Когда речь зашла о взлете AfD, Петри сказала: «Можно сказать, мы дети Меркель». Она имела в виду, что AfD взлетела в популярности после того, как Меркель в августе 2015-го заявила, что Германия примет любого беженца. В прошлом году в страну прибыло 1.1 миллиона беженцев. Меркель заявила, что история Германии обязывает страну помочь в любом гуманитарном кризисе. «Мы сможем это сделать», — заявила она; но призыв к национальному единению привел к обратному результату. Слова Меркель взорвали правых, заявивших, что канцлер продает собственную страну для поддержания своего имиджа за рубежом. Избиратели переметнулись к AfD — и среди них множество бывших сторонников Меркель.

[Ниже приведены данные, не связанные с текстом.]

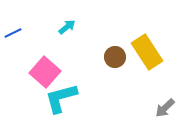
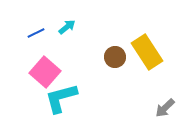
blue line: moved 23 px right
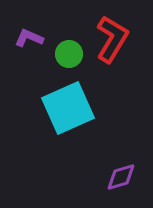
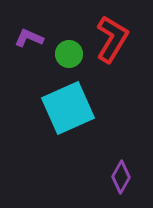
purple diamond: rotated 44 degrees counterclockwise
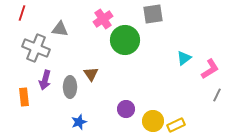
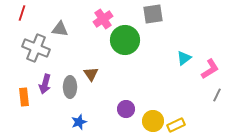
purple arrow: moved 4 px down
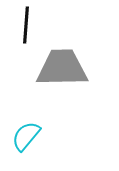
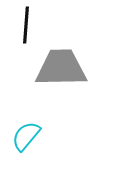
gray trapezoid: moved 1 px left
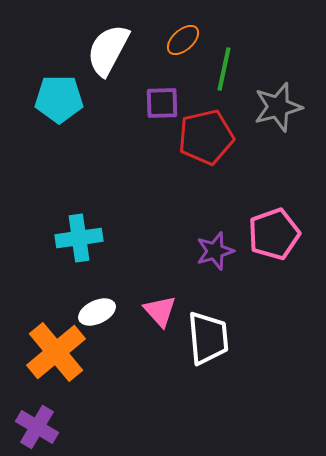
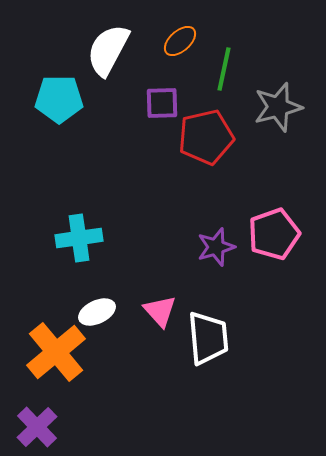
orange ellipse: moved 3 px left, 1 px down
purple star: moved 1 px right, 4 px up
purple cross: rotated 15 degrees clockwise
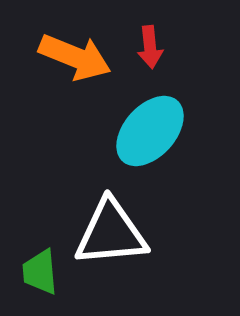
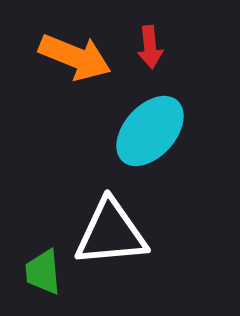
green trapezoid: moved 3 px right
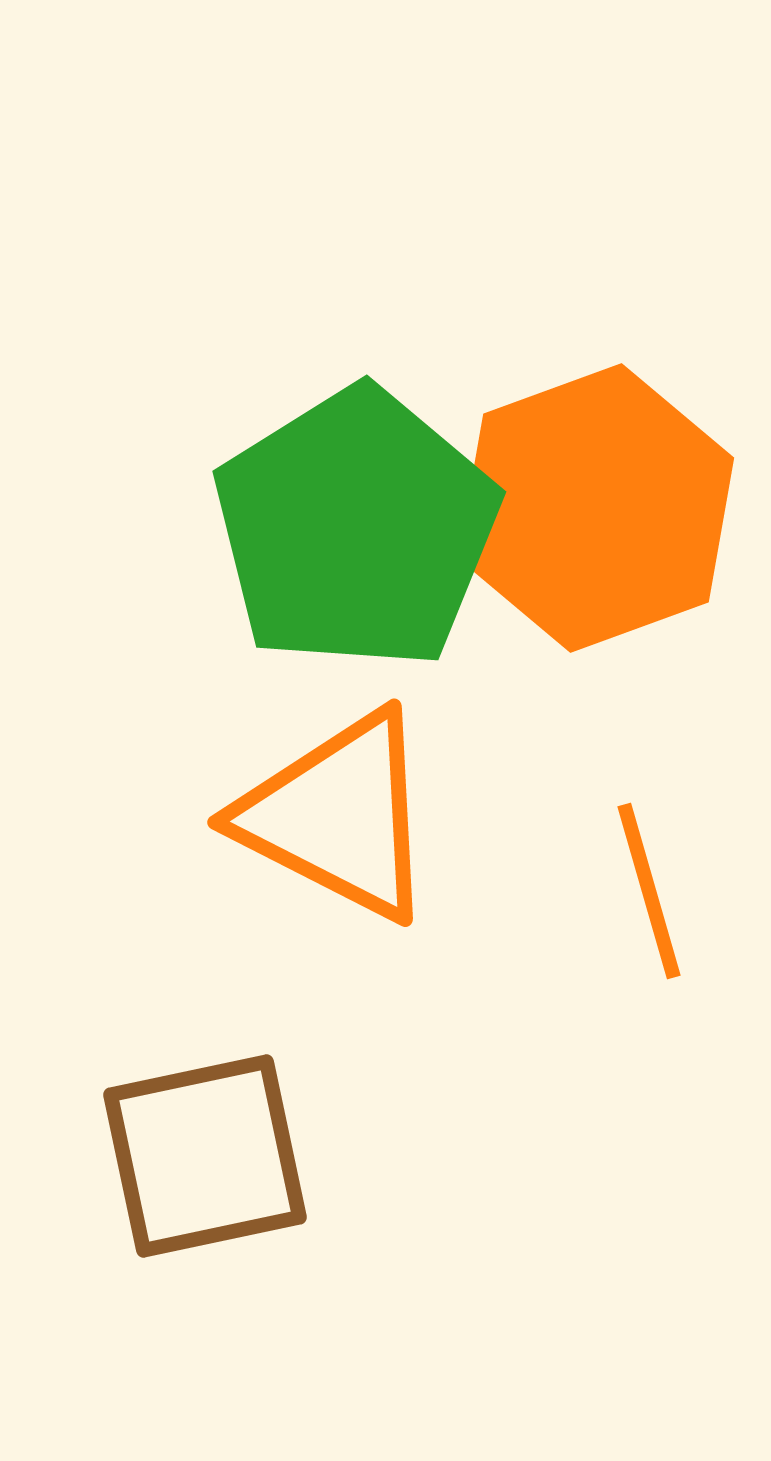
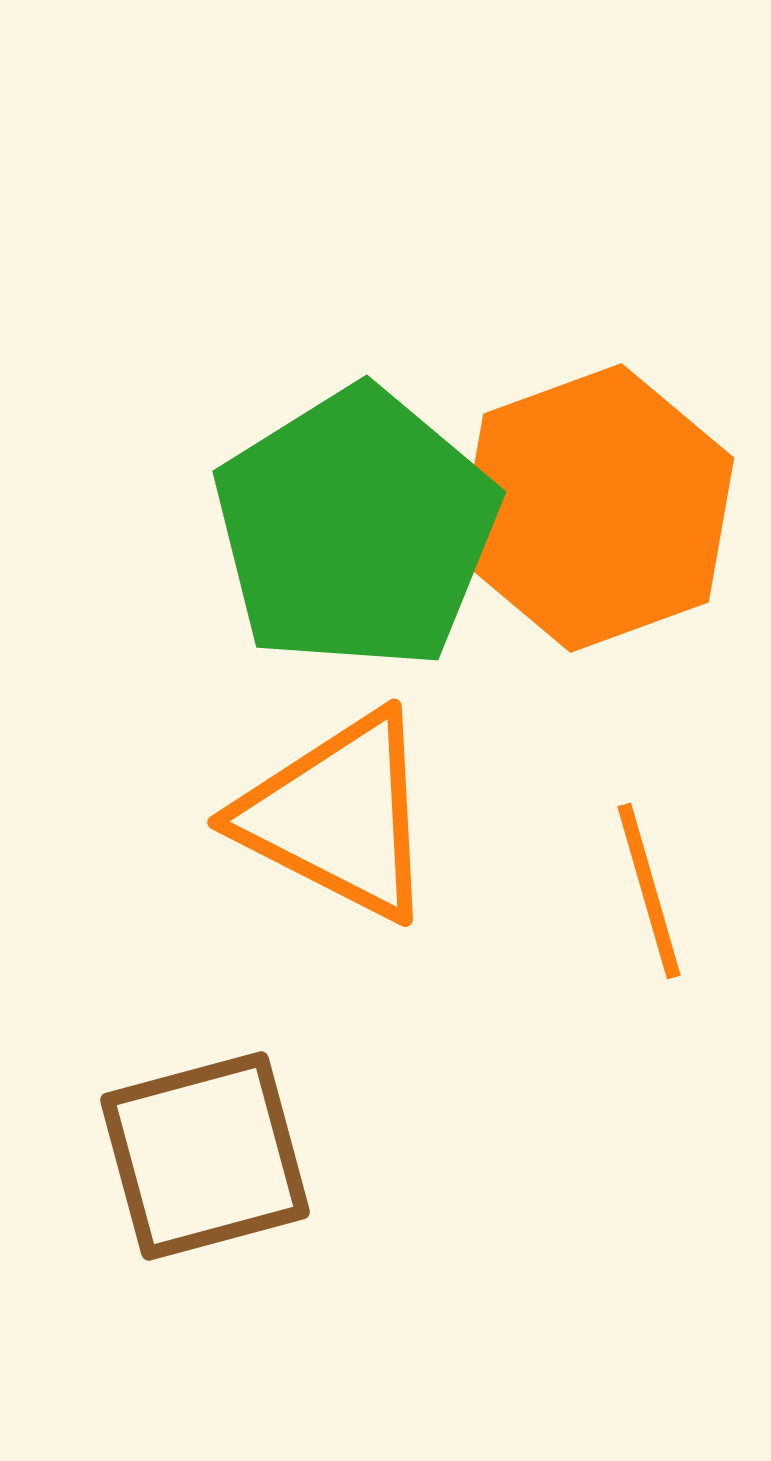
brown square: rotated 3 degrees counterclockwise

События в этом году только помогли повороту вправо. В новогоднюю ночь в Кельне сотни женщин, празднующих на улицах, стали жертвами грабежей и насильников из числа выходцев с Ближнего Востока и из Северной Африки. Полицейский отчет провел параллель со случаями сексуального насилия в арабском мире (наиболее известны случаи на площади Тахрир), и в общественном сознании эти преступления превратились в типичное поведение мусульман. В июле произошла серия нападений, между собой не связанных — но преступниками оказывались мусульмане: молодой беженец афганского происхождения дал присягу на верность ИГИЛ и топором ранил четырех людей в поезде неподалеку от Вюрцбурга; стрелок ирано-немецкого происхождения убил девять человек в торговом центре в Мюнхене; в Ройтлингене, небольшом городке неподалеку от Штутгарта, сирийский беженец зарубил мачете беременную полячку, с которой работал в закусочной; еще один сирийский беженец, подавший прошение на убежище, взорвал себя у ночного клуба в баварском городе Ансбах, ранив пятнадцать человек.

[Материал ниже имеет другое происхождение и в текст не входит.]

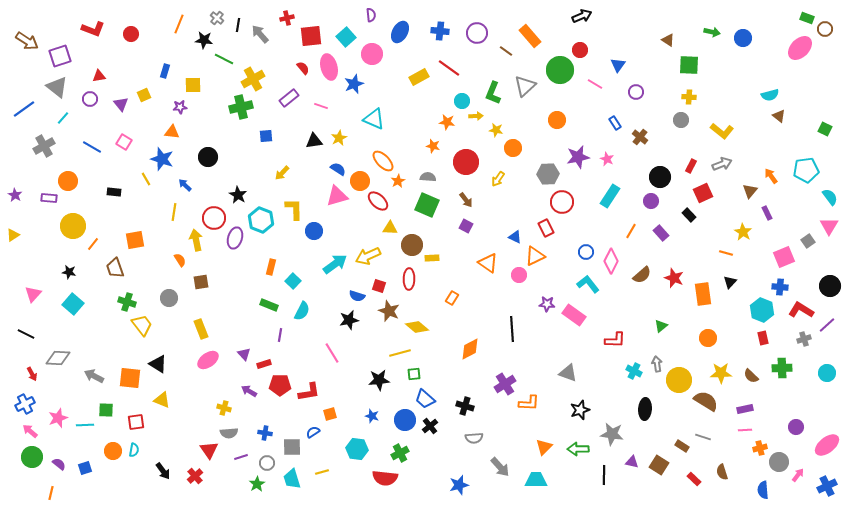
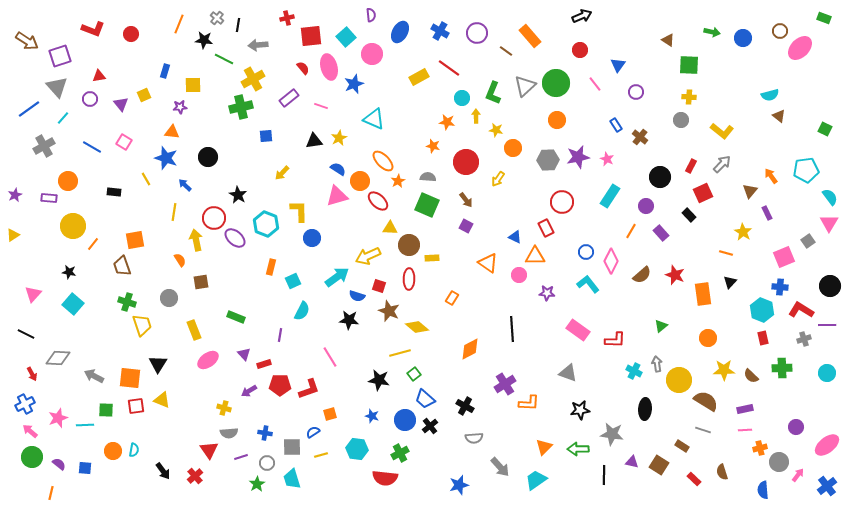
green rectangle at (807, 18): moved 17 px right
brown circle at (825, 29): moved 45 px left, 2 px down
blue cross at (440, 31): rotated 24 degrees clockwise
gray arrow at (260, 34): moved 2 px left, 11 px down; rotated 54 degrees counterclockwise
green circle at (560, 70): moved 4 px left, 13 px down
pink line at (595, 84): rotated 21 degrees clockwise
gray triangle at (57, 87): rotated 10 degrees clockwise
cyan circle at (462, 101): moved 3 px up
blue line at (24, 109): moved 5 px right
yellow arrow at (476, 116): rotated 88 degrees counterclockwise
blue rectangle at (615, 123): moved 1 px right, 2 px down
blue star at (162, 159): moved 4 px right, 1 px up
gray arrow at (722, 164): rotated 24 degrees counterclockwise
gray hexagon at (548, 174): moved 14 px up
purple star at (15, 195): rotated 16 degrees clockwise
purple circle at (651, 201): moved 5 px left, 5 px down
yellow L-shape at (294, 209): moved 5 px right, 2 px down
cyan hexagon at (261, 220): moved 5 px right, 4 px down
pink triangle at (829, 226): moved 3 px up
blue circle at (314, 231): moved 2 px left, 7 px down
purple ellipse at (235, 238): rotated 65 degrees counterclockwise
brown circle at (412, 245): moved 3 px left
orange triangle at (535, 256): rotated 25 degrees clockwise
cyan arrow at (335, 264): moved 2 px right, 13 px down
brown trapezoid at (115, 268): moved 7 px right, 2 px up
red star at (674, 278): moved 1 px right, 3 px up
cyan square at (293, 281): rotated 21 degrees clockwise
purple star at (547, 304): moved 11 px up
green rectangle at (269, 305): moved 33 px left, 12 px down
pink rectangle at (574, 315): moved 4 px right, 15 px down
black star at (349, 320): rotated 18 degrees clockwise
yellow trapezoid at (142, 325): rotated 20 degrees clockwise
purple line at (827, 325): rotated 42 degrees clockwise
yellow rectangle at (201, 329): moved 7 px left, 1 px down
pink line at (332, 353): moved 2 px left, 4 px down
black triangle at (158, 364): rotated 30 degrees clockwise
yellow star at (721, 373): moved 3 px right, 3 px up
green square at (414, 374): rotated 32 degrees counterclockwise
black star at (379, 380): rotated 15 degrees clockwise
purple arrow at (249, 391): rotated 63 degrees counterclockwise
red L-shape at (309, 392): moved 3 px up; rotated 10 degrees counterclockwise
black cross at (465, 406): rotated 12 degrees clockwise
black star at (580, 410): rotated 12 degrees clockwise
red square at (136, 422): moved 16 px up
gray line at (703, 437): moved 7 px up
blue square at (85, 468): rotated 24 degrees clockwise
yellow line at (322, 472): moved 1 px left, 17 px up
cyan trapezoid at (536, 480): rotated 35 degrees counterclockwise
blue cross at (827, 486): rotated 12 degrees counterclockwise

Реакция правительства Меркель и прессы была взвешенной: они указали на детали атак. Мюнхенская стрельба оказалась следствием правого, а вовсе не исламского экстремизма; убийство в закусочной оказалось убийством из ревности; сириец, совершивший теракт в Ансбахе, оказался психически больным. Когда я говорил об этом с Петри, она осудила то, что посчитала либеральной привычкой смягчать некорректные факты. «Немецкая пресса очень осторожна со словами, — сказала она. — Наши оппоненты делают всё возможное, чтобы не упоминать о роли нелегальной иммиграции и открытых границ в этих преступлениях». По ее словам, у всех этих атак было просто объяснение: «Эти люди, прибывающие в Германию, привыкли к другому общественному устройству».

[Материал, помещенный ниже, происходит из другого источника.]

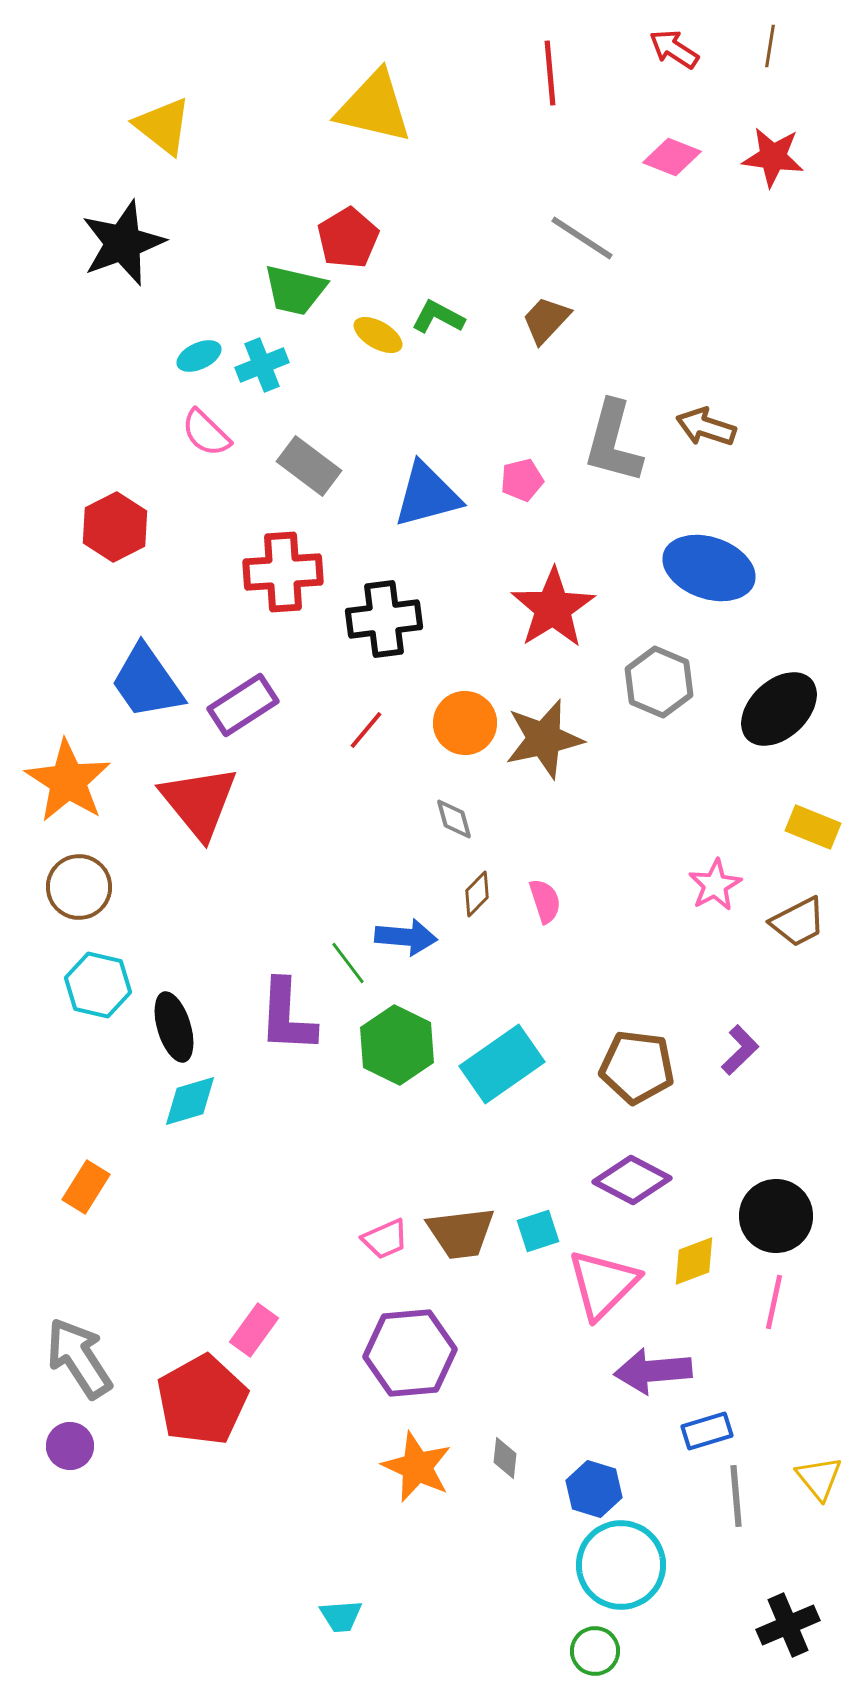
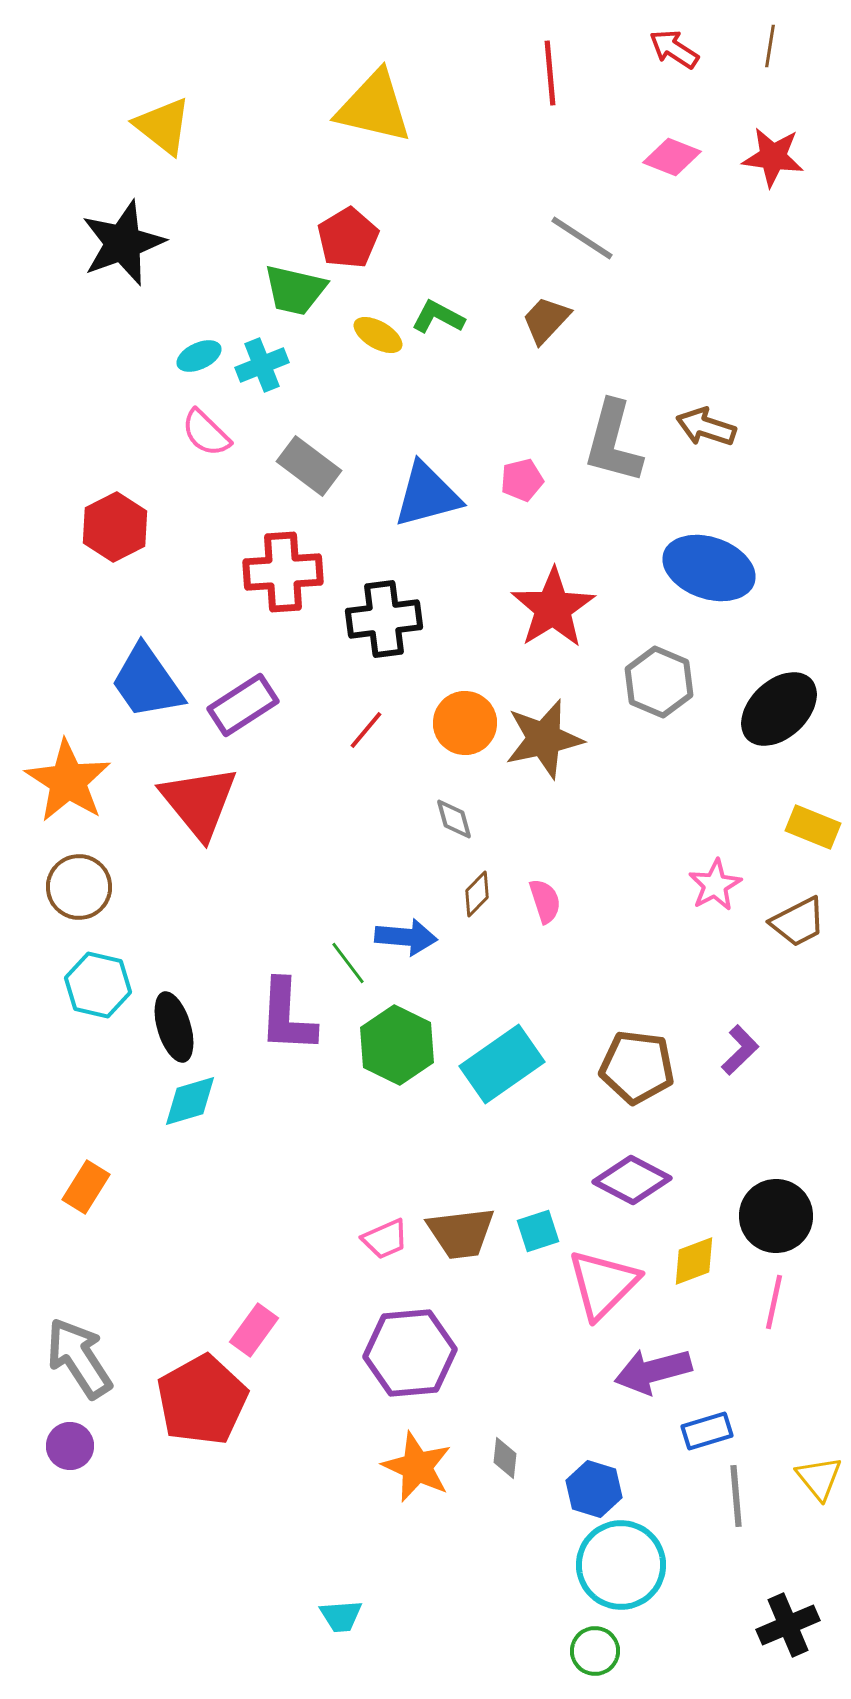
purple arrow at (653, 1371): rotated 10 degrees counterclockwise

Я спросил, встречала ли Петри беженцев лично. Она ответила, что посетила местный центр для беженцев с официальным визитом. «Да, жилые комнаты там не лучшего качества, — сказала она, — но стены там измазаны едой и фекалиями. Я видела, как они себя ведут. И подумала, что из этого ничего не выйдет». Большая часть беженцев, по словам Петри, представляет угрозу немецким ценностям: в том числе и отделению церкви от государства, и свободе прессы. Иногда она оправдывала свои взгляды долгими отсылками к истории ислама и Европы времен Просвещения. Иногда она цитировала исламских имамов, которые, по ее словам, с ней соглашались; она приводила статистические данные о неудачах интеграции. Но обычно она просто пересказывала мне популистский фольклор. «Подавшие прошение об убежище должны вовремя явится на рассмотрение, но часто опаздывают на несколько часов, — уверенно заявила она, — а если ты немец и опоздал на 15 минут — все, разговор закончен!» На мой вопрос о том, не считает ли она, что Германия нуждается в молодых работниках для поддержки стареющего населения (частый аргумент сторонников либерализации иммиграционной политики), она рассмеялась и ответила: «Честно говоря, мне не верится, что молодые мусульмане будут подтирать задницу немецким пенсионерам».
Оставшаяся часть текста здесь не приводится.